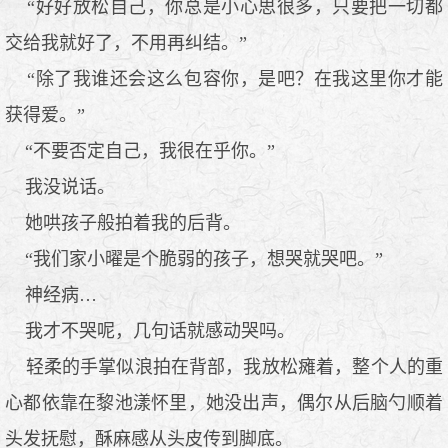
“好好放松自己，你总是小心思很多，只要把一切都
交给我就好了，不用再纠结。”
“除了我谁还会这么包容你，是吧？在我这里你才能
获得爱。”
“不要否定自己，我很在乎你。”
我没说话。
她哄孩子般拍着我的后背。
“我们家小曜是个脆弱的孩子，想哭就哭吧。”
神经病…
我才不哭呢，几句话就感动哭吗。
轻柔的手掌似浪拍在背部，我放松瘫着，整个人的重
心都依靠在黎池漾怀里，她没出声，偶尔从后脑勺顺着
头发抚慰，酥麻感从头皮传到脚底。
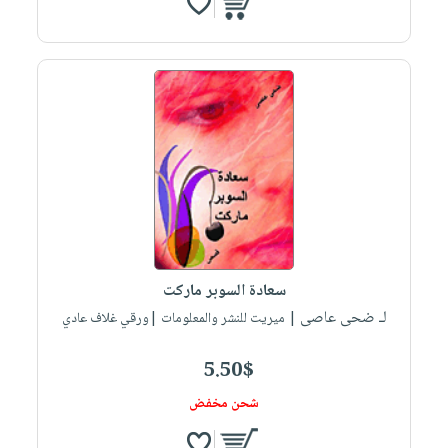
سعادة السوبر ماركت
لـ ضحى عاصى
| ميريت للنشر والمعلومات |ورقي غلاف عادي
5.50$
شحن مخفض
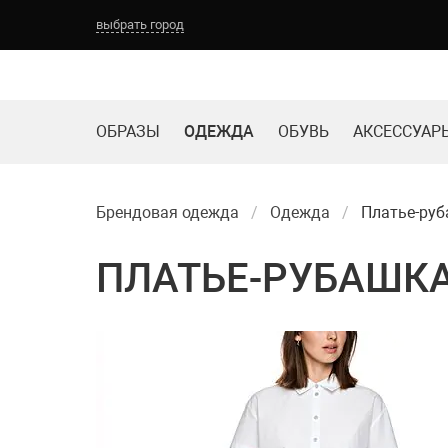
выбрать город
ОБРАЗЫ
ОДЕЖДА
ОБУВЬ
АКСЕССУАР
Брендовая одежда
Одежда
Платье-ру
ПЛАТЬЕ-РУБАШК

ACTION ITEM — Transcribe the material above word for word; images do not belong in the copy.

SOLUTION FOR THIS TASK —
“好好放松自己，你总是小心思很多，只要把一切都
交给我就好了，不用再纠结。”
“除了我谁还会这么包容你，是吧？在我这里你才能
获得爱。”
“不要否定自己，我很在乎你。”
我没说话。
她哄孩子般拍着我的后背。
“我们家小曜是个脆弱的孩子，想哭就哭吧。”
神经病…
我才不哭呢，几句话就感动哭吗。
轻柔的手掌似浪拍在背部，我放松瘫着，整个人的重
心都依靠在黎池漾怀里，她没出声，偶尔从后脑勺顺着
头发抚慰，酥麻感从头皮传到脚底。
سعادة السوبر ماركت
لـ ضحى عاصى
| ميريت للنشر والمعلومات |ورقي غلاف عادي
5.50$
شحن مخفض
выбрать город
ОБРАЗЫ
ОДЕЖДА
ОБУВЬ
АКСЕССУАР
Брендовая одежда
Одежда
Платье-ру
ПЛАТЬЕ-РУБАШК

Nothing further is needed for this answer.